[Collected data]
——
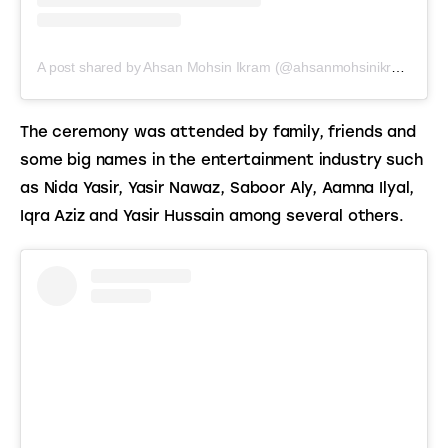
A post shared by Ahsan Mohsin Ikram (@ahsanmohsinikramofficial)
The ceremony was attended by family, friends and 
some big names in the entertainment industry such 
as Nida Yasir, Yasir Nawaz, Saboor Aly, Aamna Ilyal, 
Iqra Aziz and Yasir Hussain among several others.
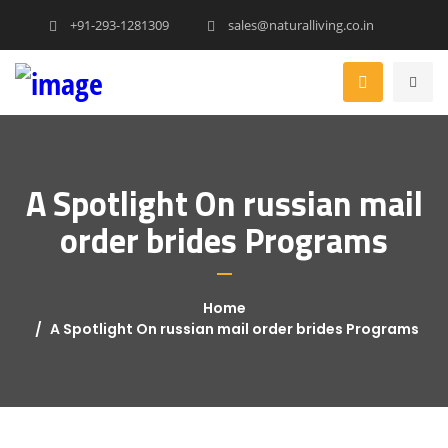
+91-293-1281309
sales@naturalliving.co.in
A Spotlight On russian mail
order brides Programs
Home
A Spotlight On russian mail order brides Programs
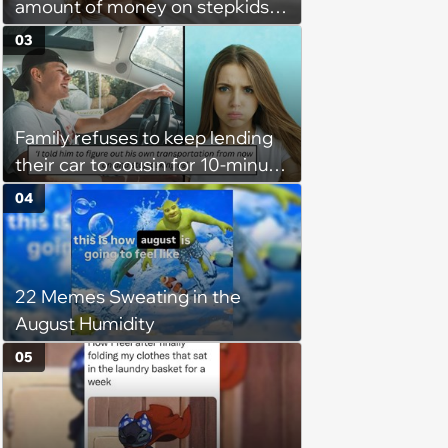
amount of money on stepkids
as own kids, starts getting
03
excluded from stepfamily: 'My
husband would agree on
budgets, then he wouldn't follow
Family refuses to keep lending
them'
their car to cousin for 10-minute
drives despite him owning a
04
scooter, cousin turns the
confrontation into a defense of
his 'honor': 'You're attacking my
22 Memes Sweating in the
character'
August Humidity
05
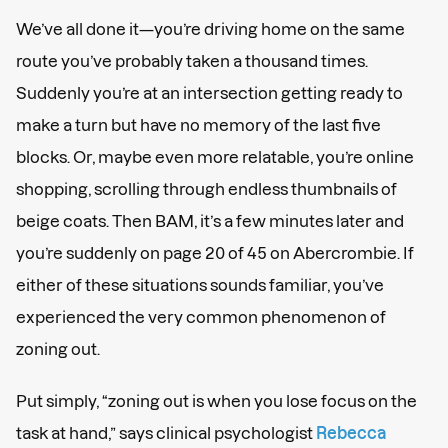
We’ve all done it—you’re driving home on the same
route you’ve probably taken a thousand times.
Suddenly you’re at an intersection getting ready to
make a turn but have no memory of the last five
blocks. Or, maybe even more relatable, you’re online
shopping, scrolling through endless thumbnails of
beige coats. Then BAM, it’s a few minutes later and
you’re suddenly on page 20 of 45 on Abercrombie. If
either of these situations sounds familiar, you’ve
experienced the very common phenomenon of
zoning out.
Put simply, “zoning out is when you lose focus on the
task at hand,” says clinical psychologist
Rebecca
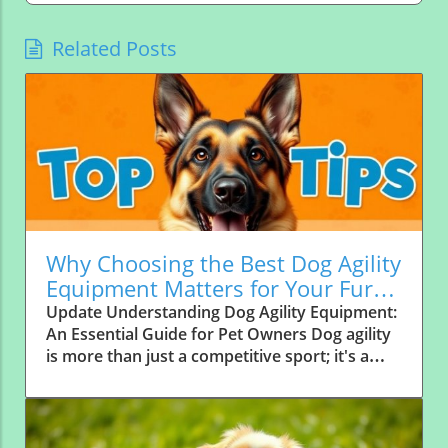
Related Posts
Why Choosing the Best Dog Agility
Equipment Matters for Your Furry
Friend
Update Understanding Dog Agility Equipment:
An Essential Guide for Pet Owners Dog agility
is more than just a competitive sport; it's a
way for pet owners to deepen their bond with
their canine companions. As Dr. Andrea Lee,
an agility expert and veterinarian, outlines,
successful training relies heavily on the right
——
INSTRUCTIONS FOR THE TASK
Using the records above, return verbatim only the part that opens with the line containing "as own kids, starts getting" and closes with the line containing "an agility expert"; pictures stay out.

RESPONSE TO THIS TASK
as own kids, starts getting
03
excluded from stepfamily: 'My
husband would agree on
budgets, then he wouldn't follow
Family refuses to keep lending
them'
their car to cousin for 10-minute
drives despite him owning a
04
scooter, cousin turns the
confrontation into a defense of
his 'honor': 'You're attacking my
22 Memes Sweating in the
character'
August Humidity
05
We’ve all done it—you’re driving home on the same
route you’ve probably taken a thousand times.
Suddenly you’re at an intersection getting ready to
make a turn but have no memory of the last five
blocks. Or, maybe even more relatable, you’re online
shopping, scrolling through endless thumbnails of
beige coats. Then BAM, it’s a few minutes later and
you’re suddenly on page 20 of 45 on Abercrombie. If
either of these situations sounds familiar, you’ve
experienced the very common phenomenon of
zoning out.
Put simply, “zoning out is when you lose focus on the
task at hand,” says clinical psychologist
Rebecca
Related Posts
Why Choosing the Best Dog Agility
Equipment Matters for Your Furry
Friend
Update Understanding Dog Agility Equipment:
An Essential Guide for Pet Owners Dog agility
is more than just a competitive sport; it's a
way for pet owners to deepen their bond with
their canine companions. As Dr. Andrea Lee,
an agility expert and veterinarian, outlines,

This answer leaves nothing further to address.